Saluting Investigative Reporting in Sweet Home Alabama

I was back in Alabama this year in time to watch the 2016 Academy Awards  with my late husband Tim Robinson’s brother Mike, a retired Air Force Colonel and his wife Carolyn, a talented editor and retired teacher.  I had flown in to visit with Tim’s amazing Southern family and friends, as well as attend an annual journalism Forum in my late husband’s honor (http://www.samford.edu/arts-and-sciences/robinson-forum) that was featuring Pulitzer Prize-winning journalist Brad Schrade, an investigative reporter for the Atlanta Journal-Constitution.  So it was not only a great surprise, but a special moment that Sunday night for us when the winner of this year’s Oscars for best picture went to “Spotlight,” which chronicles a  Boston Globe Pulitzer Prize–winning investigation ( https://en.wikipedia.org/wiki/Spotlight_(film)).

Two days later, Brad Schrade told the assembled audience for the Timothy Sumner Robinson Forum at Samford University in Birmingham that “we’re at a moment again where popular culture has deemed investigative work important and even pretty cool,” citing Spotlight’s wins as Best Picture and Best Writing (Original Screenplay), coming 39 years after the four Oscar wins for All the President’s Men, a film about the Washington Post’s famous investigation of the Watergate break-in.  That failed political espionage eventually caused President Nixon’s resignation and the conviction of many of his top officials.   Schrade went on to tell the assembled students in the audience that while newspapers and other printed media were struggling, he hoped this film would inspire a new generation of journalists to “take up this flag.”

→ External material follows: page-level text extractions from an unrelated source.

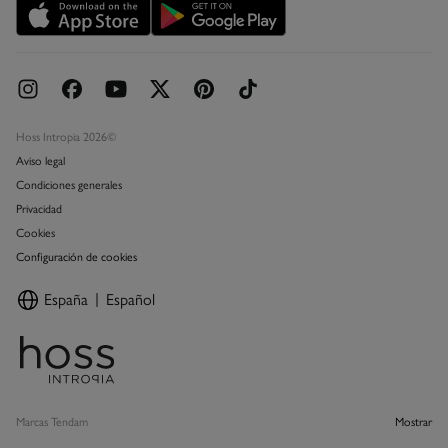
Concursos y sorteos
Hoss Intropia 2026©
Aviso legal
Condiciones generales
Privacidad
Cookies
Configuración de cookies
España
Español
Marcas Tendam
Mostrar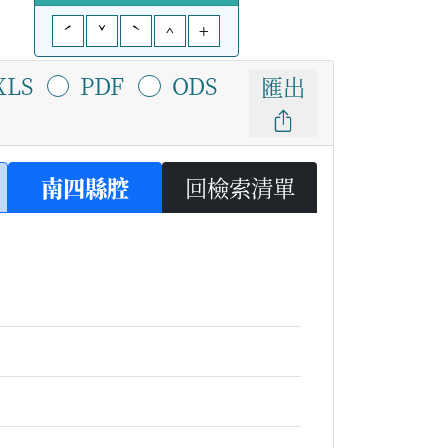
ˊ
ˇ
ˋ
^
+
XLS
PDF
ODS
匯出
南四縣腔
回檢索清單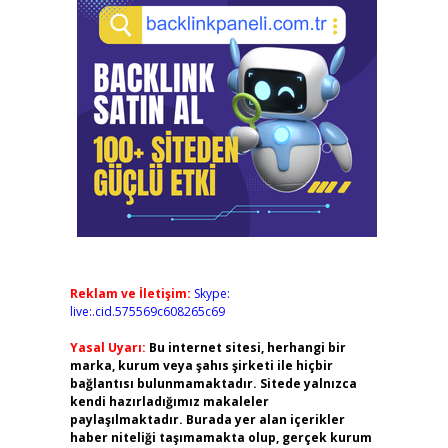
Reklam ve İletişim:
Skype:
live:.cid.575569c608265c69
Yasal Uyarı:
Bu internet sitesi, herhangi bir
marka, kurum veya şahıs şirketi ile hiçbir
bağlantısı bulunmamaktadır. Sitede yalnızca
kendi hazırladığımız makaleler
paylaşılmaktadır. Burada yer alan içerikler
haber niteliği taşımamakta olup, gerçek kurum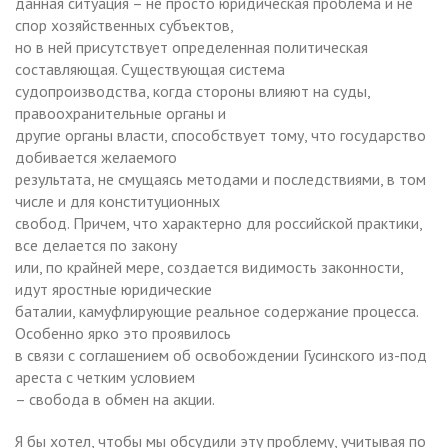
данная ситуация – не просто юридическая проблема и не
спор хозяйственных субъектов,
но в ней присутствует определенная политическая
составляющая. Существующая система
судопроизводства, когда стороны влияют на суды,
правоохранительные органы и
другие органы власти, способствует тому, что государство
добивается желаемого
результата, не смущаясь методами и последствиями, в том
числе и для конституционных
свобод. Причем, что характерно для российской практики,
все делается по закону
или, по крайней мере, создается видимость законности,
идут яростные юридические
баталии, камуфлирующие реальное содержание процесса.
Особенно ярко это проявилось
в связи с соглашением об освобождении Гусинского из-под
ареста с четким условием
– свобода в обмен на акции.
Я бы хотел, чтобы мы обсудили эту проблему, учитывая по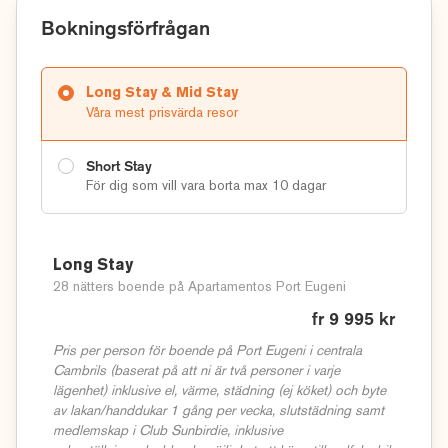
Bokningsförfrågan
Long Stay & Mid Stay
Våra mest prisvärda resor
Short Stay
För dig som vill vara borta max 10 dagar
Long Stay
28 nätters boende på Apartamentos Port Eugeni
fr 9 995 kr
Pris per person för boende på Port Eugeni i centrala
Cambrils (baserat på att ni är två personer i varje
lägenhet) inklusive el, värme, städning (ej köket) och byte
av lakan/handdukar 1 gång per vecka, slutstädning samt
medlemskap i Club Sunbirdie, inklusive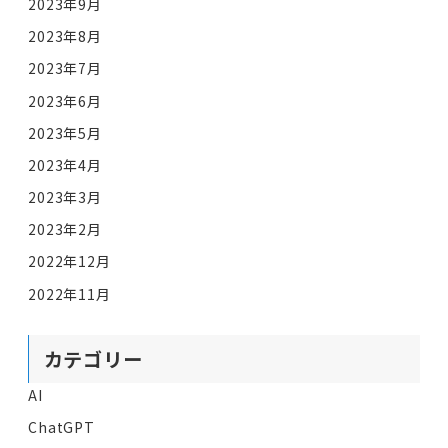
2023年9月
2023年8月
2023年7月
2023年6月
2023年5月
2023年4月
2023年3月
2023年2月
2022年12月
2022年11月
カテゴリー
AI
ChatGPT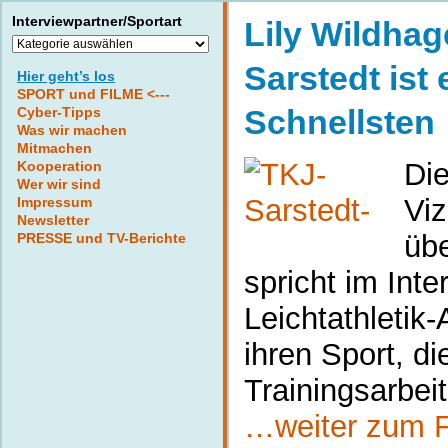
Interviewpartner/Sportart
Lily Wildha
Interviewpartner/Sportart
Sarstedt ist 
Hier geht’s los
SPORT und FILME <---
Schnellsten
Cyber-Tipps
Was wir machen
Mitmachen
Di
Kooperation
Wer wir sind
Viz
Impressum
Newsletter
üb
PRESSE und TV-Berichte
spricht im Inte
Leichtathletik
ihren Sport, di
Trainingsarbe
…weiter zum F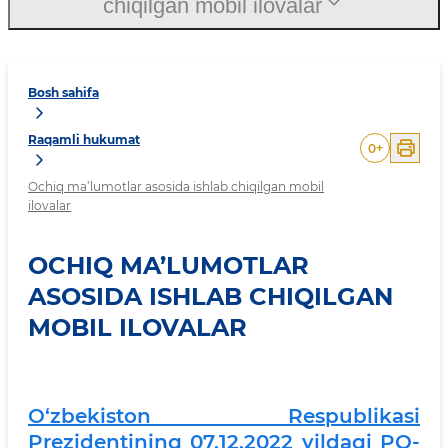
chiqilgan mobil ilovalar
Bosh sahifa
Raqamli hukumat
0
+
Ochiq ma’lumotlar asosida ishlab chiqilgan mobil
ilovalar
OCHIQ MA’LUMOTLAR
ASOSIDA ISHLAB CHIQILGAN
MOBIL ILOVALAR
O‘zbekiston Respublikasi
Prezidentining 07.12.2022 yildagi PQ-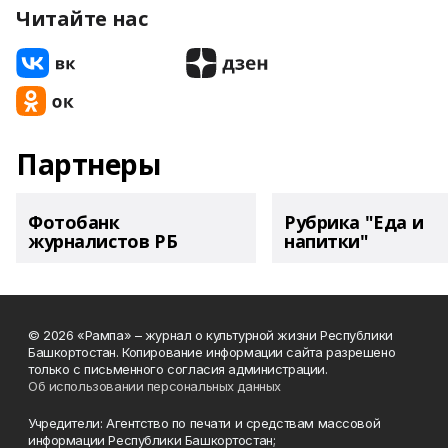
Читайте нас
Партнеры
Фотобанк
Рубрика "Еда и
журналистов РБ
напитки"
© 2026 «Рампа» – журнал о культурной жизни Республики
Башкортостан. Копирование информации сайта разрешено
только с письменного согласия администрации.
Об использовании персональных данных
Учредители: Агентство по печати и средствам массовой
информации Республики Башкортостан;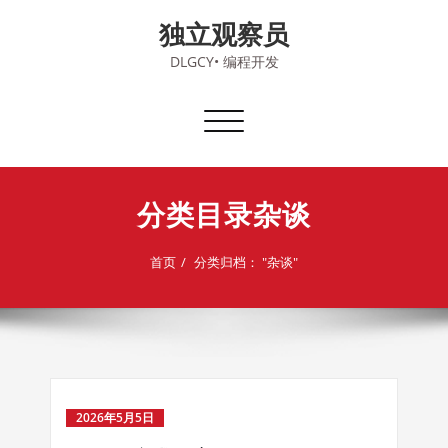
Skip
独立观察员
to
content
DLGCY• 编程开发
切
换
导
航
分类目录杂谈
首页
分类归档： "杂谈"
2026年5月5日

What Schrade didn’t know and what I enjoyed telling him later was that the last footage in the film All the Presidents’ Men shows the coverage of the Watergate trials coming off the newsroom tickertape, flashing my late husband’s byline over and over.  Schrade also didn’t realize that Tim was a city editor on the desk when his favorite reporters, Bob Woodward and Carl Bernstein were put on special assignment.  He was proud to join them on the investigative team as the White House conspiracy unraveled.  Tim did such a brilliant job of reporting on the convictions stemming from the Watergate break in that he went on to receive a Ford Fellowship to Yale Law School and become a distinguished legal columnist for the Post.  He was recruited to be Editor in Chief of a new publication in New York called the National Law Journal and thus blazed a pioneering trail in the field of legal journalism.  My gratitude goes to everyone at Tim’s alma mater Samford University for their support of the Forum and Scholarship program in Tim’s honor, which includes an internship each year at the Washington Post.  And I am will always feel grateful for such a special Southern family, which also includes Tim’s sister Terah’s family in Jasper, his brother Nelson’s family in the hometown of Dora and sister-in-law Martha in Fresno, California.